Now I ran this test for awhile, then I started seeing errors via ifconfig. When I start seeing errors, my LAN connection goes bad until reboot.

When I boot into the liveCD all wget tests work fine. I never receive errors and connection always looks good. I can't figure out what I'm missing. Anyone out there with a working 2.6.17-gentoo-r4 config on a Dell e1505.. please let me know. Now in livecd enviro, my nic is eth1 because eth0 is firewire over ethernet. I have a strong feeling I'm missing a module or config option to make nic behave correctly.

Thanks!

hanji

----------

## hanj

This is solved.

https://forums.gentoo.org/viewtopic-p-3489197.html#3489197

Rolling back 2.6.16-r12 worked. Bug is posted.

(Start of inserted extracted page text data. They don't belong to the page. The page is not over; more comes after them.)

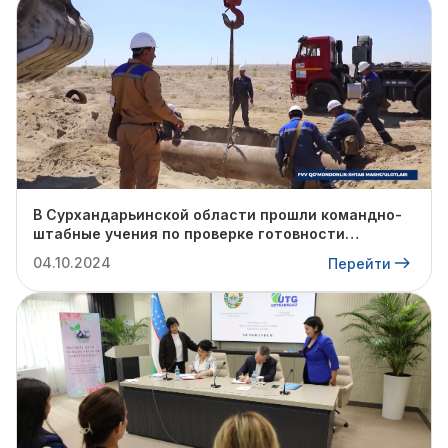
В Сурхандарьинской области прошли командно-
штабные учения по проверке готовности
профильных структур к предстоящему
04.10.2024
Перейти
отопительному сезону.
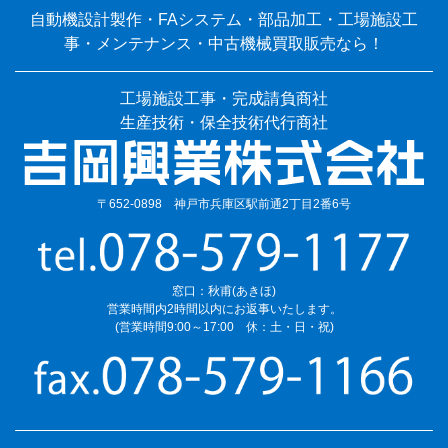
自動機設計製作・FAシステム・部品加工・工場施設工
事・メンテナンス・中古機械買取販売なら！
工場施設工事・完成請負商社
生産技術・保全技術代行商社
〒652-0898 神戸市兵庫区駅前通2丁目2番6号
窓口：秋甫(あきほ)
営業時間内2時間以内にお返事いたします。
(営業時間9:00～17:00 休：土・日・祝)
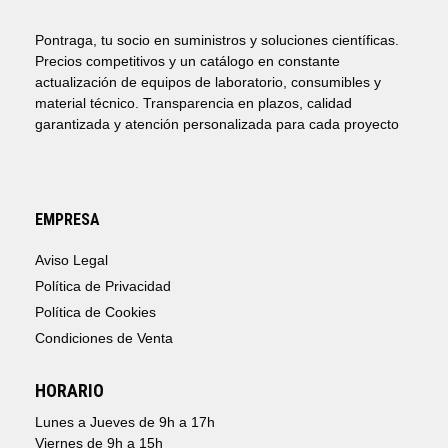
Pontraga, tu socio en suministros y soluciones científicas.
Precios competitivos y un catálogo en constante
actualización de equipos de laboratorio, consumibles y
material técnico. Transparencia en plazos, calidad
garantizada y atención personalizada para cada proyecto
EMPRESA
Aviso Legal
Política de Privacidad
Política de Cookies
Condiciones de Venta
HORARIO
Lunes a Jueves de 9h a 17h
Viernes de 9h a 15h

https://bugs.gentoo.org/show_bug.cgi?id=142609

Thanks!

hanji

----------

## VinzC

Hi.

Two years later, I have the exact same problem... but with 2.6.26-gentoo-r2  :Shocked:  . Downgrading to 2.6.12 shouldn't be an option though  :Laughing:  ... Is it the same bug?

Thanks in advance.

----------

## bunder

 *Quote:*   

> 02:00.0 Ethernet controller: Broadcom Corporation BCM4401-B0 100Base-TX (rev 02)

 

works fine for me on 2.6.18-r6...  regression perhaps?  i've yet to try newer kernels.

cheers

----------

## VinzC

I'm trying 2.6.27 branch. Let's see...

----------

## VinzC

I've found the reason: my home switch. It's a small 8-port home switch that I bought a long time ago. I'll try another switch and see if the problem is solved.

----------